L’autore infatti è un ragazzo giovanissimo che attualmente abita e lavora a Moncalieri, la cui vita oggi scorre serena tra famiglia, amici e lavoro, eppure Youssef vive il tormento di chi sembra non appartenere a nessuno stato, nessun popolo. Lui, così giovane e pieno di forza vitale, racconta in modo esaustivo il dramma di chi ha subito sulla propria pelle la cattiveria del pregiudizio. «È strano come il razzismo sia nella mente di chi ha paura di subirlo, mio padre e mia madre avevano la consapevolezza di un’inferiorità che si erano creati da sé, noi dovevamo sempre dimostrare qualcosa in più per essere all’altezza di persone che non facevano neanche la metà di quello che eravamo costretti a fare noi».
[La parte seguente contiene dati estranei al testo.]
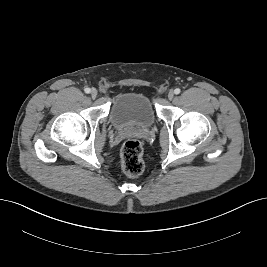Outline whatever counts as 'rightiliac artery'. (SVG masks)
<instances>
[{"instance_id": "right-iliac-artery-1", "label": "right iliac artery", "mask_w": 267, "mask_h": 267, "mask_svg": "<svg viewBox=\"0 0 267 267\" xmlns=\"http://www.w3.org/2000/svg\"><path fill=\"white\" fill-rule=\"evenodd\" d=\"M84 91H85V93H87V94L91 92L90 88H85Z\"/></svg>"}]
</instances>
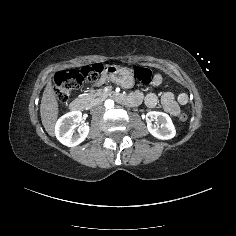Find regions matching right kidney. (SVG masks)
I'll return each mask as SVG.
<instances>
[{"mask_svg": "<svg viewBox=\"0 0 236 236\" xmlns=\"http://www.w3.org/2000/svg\"><path fill=\"white\" fill-rule=\"evenodd\" d=\"M82 117L81 112L73 111L62 116L56 124V137L65 146L76 147L88 136L90 126L85 125L76 132L75 125Z\"/></svg>", "mask_w": 236, "mask_h": 236, "instance_id": "right-kidney-1", "label": "right kidney"}]
</instances>
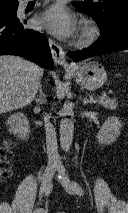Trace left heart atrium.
Here are the masks:
<instances>
[{"instance_id":"left-heart-atrium-1","label":"left heart atrium","mask_w":128,"mask_h":213,"mask_svg":"<svg viewBox=\"0 0 128 213\" xmlns=\"http://www.w3.org/2000/svg\"><path fill=\"white\" fill-rule=\"evenodd\" d=\"M36 26L60 38H69L76 31L73 15L61 4H55L36 18Z\"/></svg>"}]
</instances>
Il lettore troverà nelle pagine di questo romanzo quel senso di vuoto che contraddistingue l’uomo déraciné, ossia quell’individuo pervaso dal senso di smarrimento scaturito dall’obbligo ad abbandonare (per le più disparate ragioni) il proprio paese natio. Quello che si legge in “Uè Africa. Diario di un marocchino” è la crisi di identità di un ragazzo che diventa uomo, di chi non si sente riconosciuto né dalla nazionalità di origine e ancora meno da quella che potremmo definire d’adozione, quella dove l’uomo si è formato, è cresciuto e in cui riconosce parte di sé.
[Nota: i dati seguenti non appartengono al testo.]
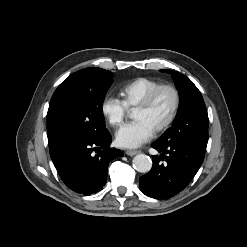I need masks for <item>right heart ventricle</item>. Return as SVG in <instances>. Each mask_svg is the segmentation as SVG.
<instances>
[{
    "label": "right heart ventricle",
    "mask_w": 247,
    "mask_h": 247,
    "mask_svg": "<svg viewBox=\"0 0 247 247\" xmlns=\"http://www.w3.org/2000/svg\"><path fill=\"white\" fill-rule=\"evenodd\" d=\"M158 85H160V82L155 79L147 77L135 78L120 89L122 102L127 109L134 108Z\"/></svg>",
    "instance_id": "obj_1"
}]
</instances>
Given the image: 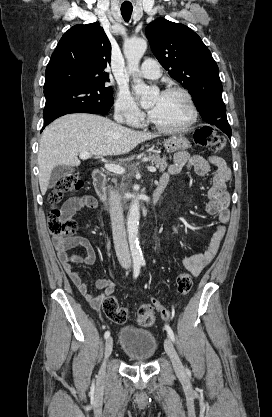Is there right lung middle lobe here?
<instances>
[{
    "mask_svg": "<svg viewBox=\"0 0 272 417\" xmlns=\"http://www.w3.org/2000/svg\"><path fill=\"white\" fill-rule=\"evenodd\" d=\"M44 122L73 109H92L107 114L113 105V90L104 85L59 87L44 91Z\"/></svg>",
    "mask_w": 272,
    "mask_h": 417,
    "instance_id": "right-lung-middle-lobe-1",
    "label": "right lung middle lobe"
}]
</instances>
La forma narrativa è scorrevole e le parti descrittive, in cui l’autore si esprime attraverso il racconto in forma di diario, alleggeriscono la lettura che quindi corre per tutte le pagine; il lettore, animato dall’interesse per un’esperienza di vita talvolta assai distante dalla propria, conclude la lettura di questo romanzo assai velocemente, recependo chiaramente il messaggio lanciato dall’autore: la necessità e la bellezza nel saper accogliere la diversità di ogni genere.